While still in Europe Hirsch was admitted to New Bezalel, beginning his studies upon arriving in Jerusalem in 1939. He studied with Yerachmiel Shechter, Isidor Ascheim, and Mordecai Ardon; the latter’s influence on Hirsch was especially powerful. In 1942 he joined the British Army, and after his discharge settled in Haifa, where he worked as a sign painter and a graphic artist. In the mid-1960s he moved to Jerusalem, and in 1964 began to teach drawing in Bezalel’s Department of Graphic Design and later in the Department of Fine Arts. Even after retiring in 1981, Hirsch continued to tutor professional and amateur artists in his private studio. His charismatic, humorous manner gained him an admiring and loyal following among generations of students.

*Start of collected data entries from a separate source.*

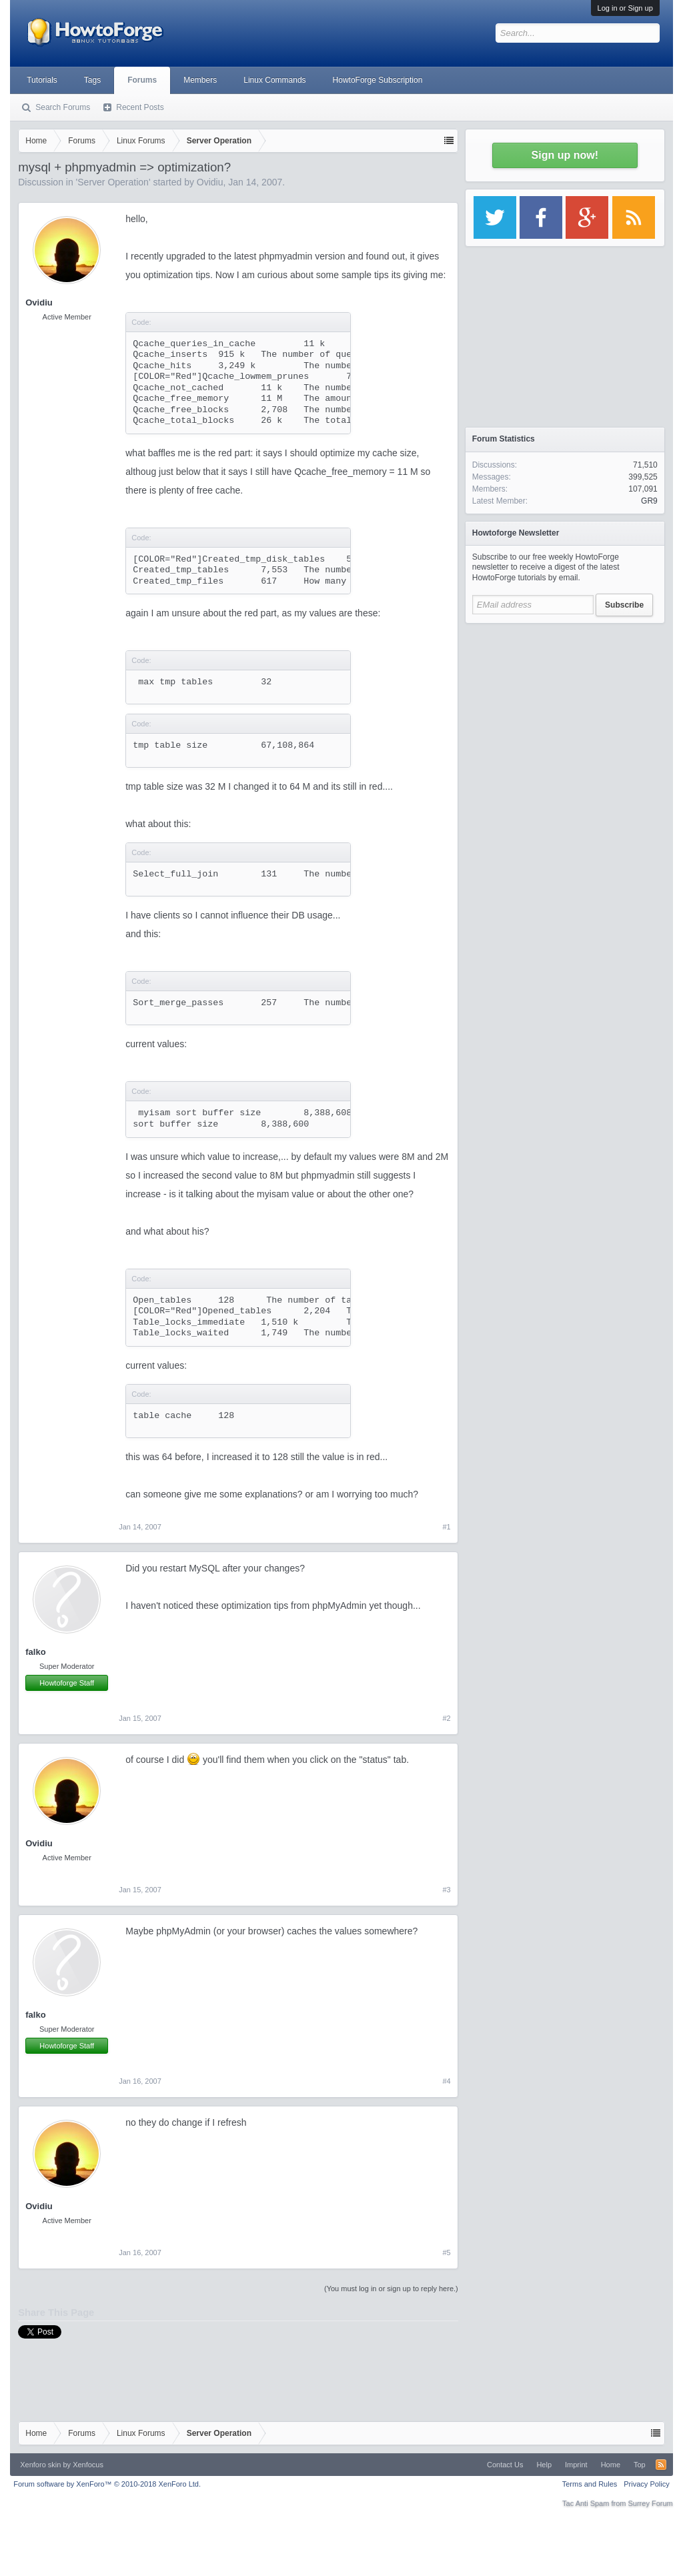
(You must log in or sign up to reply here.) (391, 2289)
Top (640, 2465)
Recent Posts (139, 107)
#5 (447, 2252)
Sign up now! (565, 155)
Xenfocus (88, 2465)
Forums (142, 80)
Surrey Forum (650, 2503)
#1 (447, 1527)
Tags (92, 80)
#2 (447, 1718)
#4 (447, 2081)
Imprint (576, 2465)
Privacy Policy (646, 2484)
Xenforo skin (40, 2465)
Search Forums (62, 107)
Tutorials (42, 80)
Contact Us (505, 2465)
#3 (447, 1890)
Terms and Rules (590, 2484)
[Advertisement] (565, 713)
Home (610, 2465)
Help (544, 2465)
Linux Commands (274, 80)
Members (200, 80)
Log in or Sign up (625, 8)
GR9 (649, 501)
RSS (661, 2464)
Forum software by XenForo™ (107, 2484)
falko (35, 1652)
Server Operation (113, 182)
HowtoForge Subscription (378, 80)
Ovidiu (210, 182)
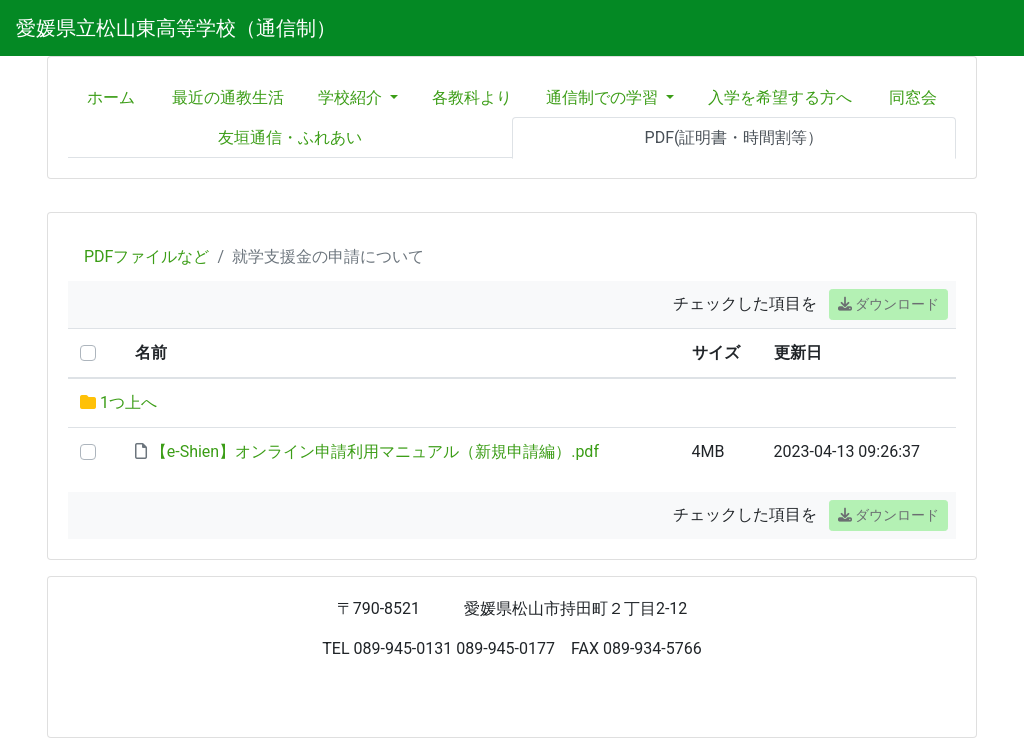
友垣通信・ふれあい (290, 137)
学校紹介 (352, 97)
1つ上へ (128, 402)
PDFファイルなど (146, 256)
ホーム (111, 97)
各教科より (472, 97)
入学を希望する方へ (780, 97)
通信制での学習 (604, 97)
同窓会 (913, 97)
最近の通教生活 (228, 97)
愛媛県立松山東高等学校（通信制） (176, 28)
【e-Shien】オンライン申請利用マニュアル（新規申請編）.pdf (375, 451)
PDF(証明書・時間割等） (734, 137)
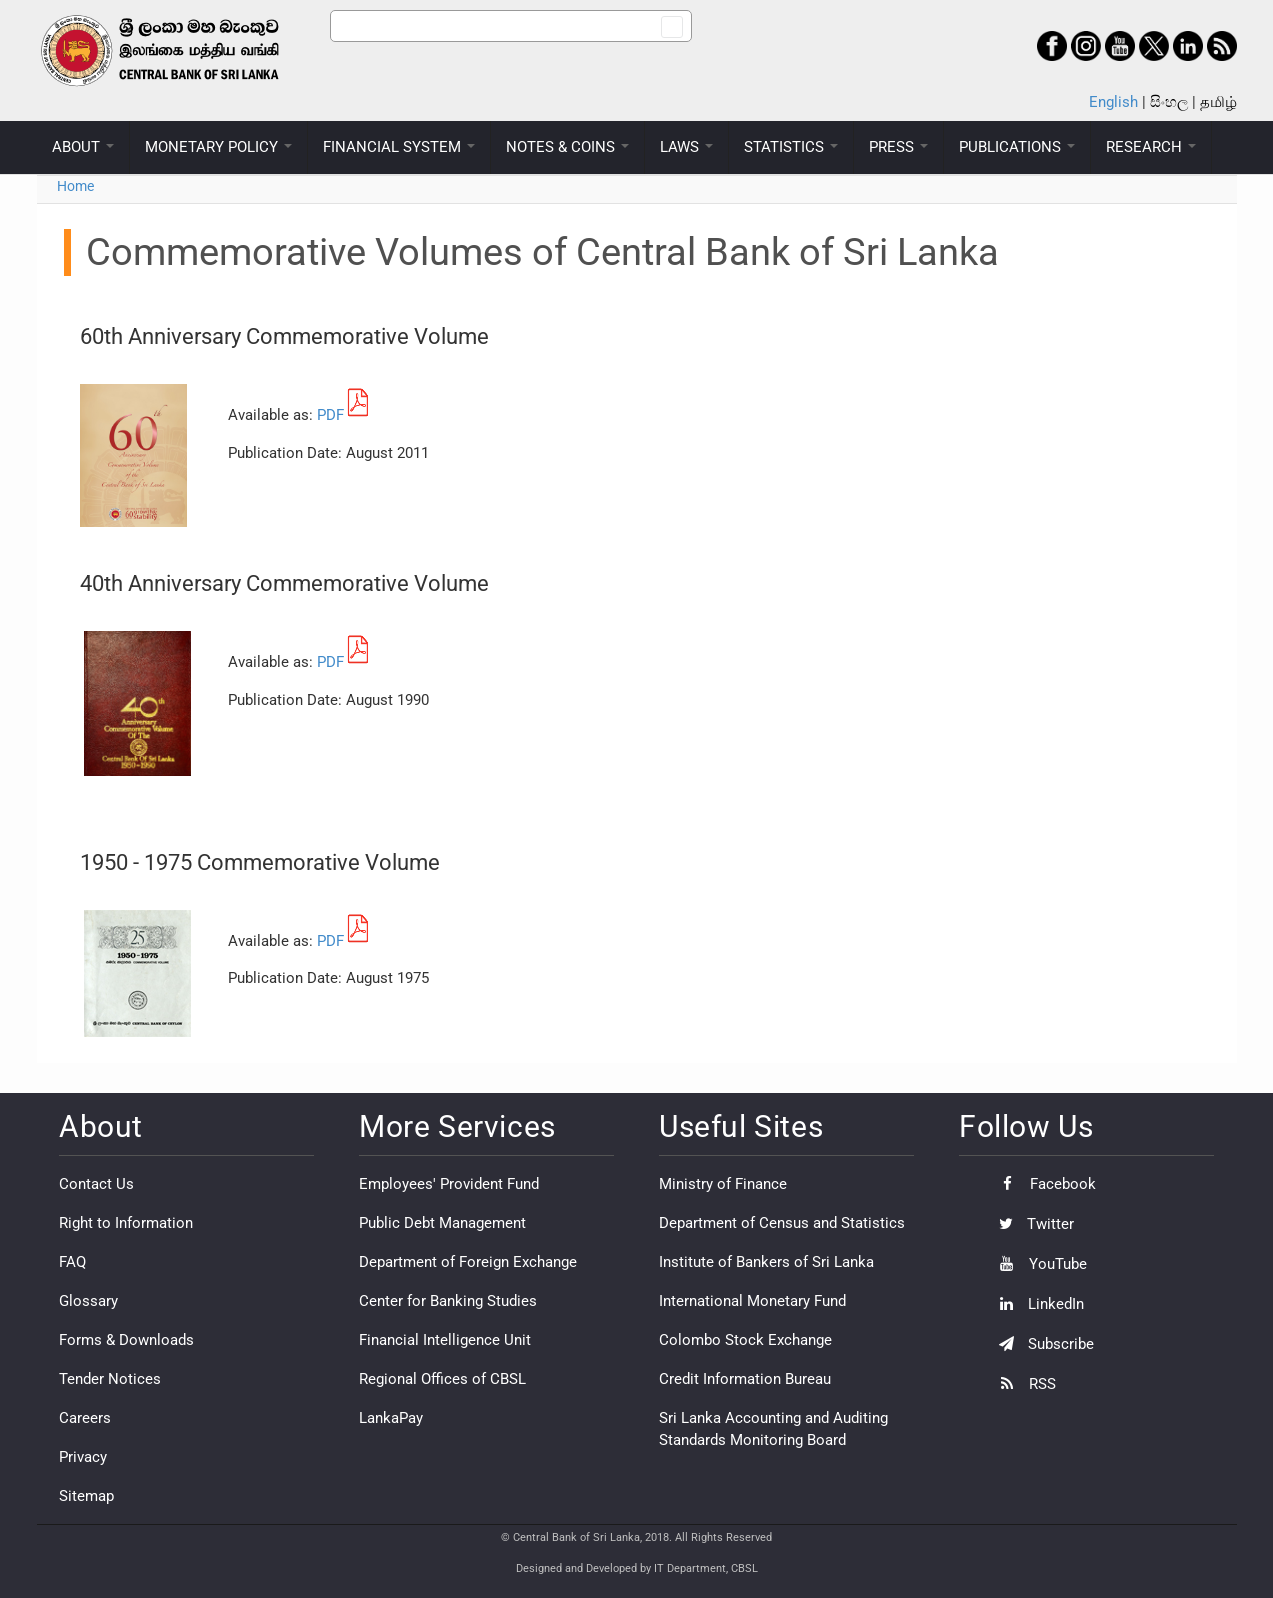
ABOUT (83, 147)
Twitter (1031, 1224)
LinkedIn (1036, 1304)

Hirsch worked in ink on paper, in small-scale formats, focusing on portraiture and still-life. Within the clear boundaries he set himself, he created a visual language based on a methodical theory aiming to unite drawing from observation with emotional expression and geometric construction. He considered drawing an ongoing process that develops in stages, in which the sheet is comparable to a stage or platform on which an event unfolds. Among other things, he instructed his students to avoid repeating similar shapes or same-sized lines and to take note of secondary shapes in the background that echo central shapes in the foreground.

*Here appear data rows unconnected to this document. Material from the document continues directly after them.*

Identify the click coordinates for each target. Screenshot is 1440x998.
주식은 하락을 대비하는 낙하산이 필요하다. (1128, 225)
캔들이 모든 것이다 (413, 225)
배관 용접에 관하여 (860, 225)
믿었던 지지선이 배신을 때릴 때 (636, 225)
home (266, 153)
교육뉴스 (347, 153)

Hirsch often portrayed figures seated in an armchair as if on a stage, many of them acquaintances, doing so with a gaze that penetrated body and soul. The sitter's unique physical proportions and singular personality are depicted with slight distortions and with contrasts between the stains of diluted ink (wash), in the dark, mysterious spirit of German Expressionism.
Despite his adherence to drawing from observation and his tendency to downplay the value of "made-up works," Hirsch's corpus always contained "drawings from memory," as he put it, or "night images." These works feature stylized figures, not entirely human, moving through shadowy spaces, seemingly performing a danse macabre or locked in eternal battle.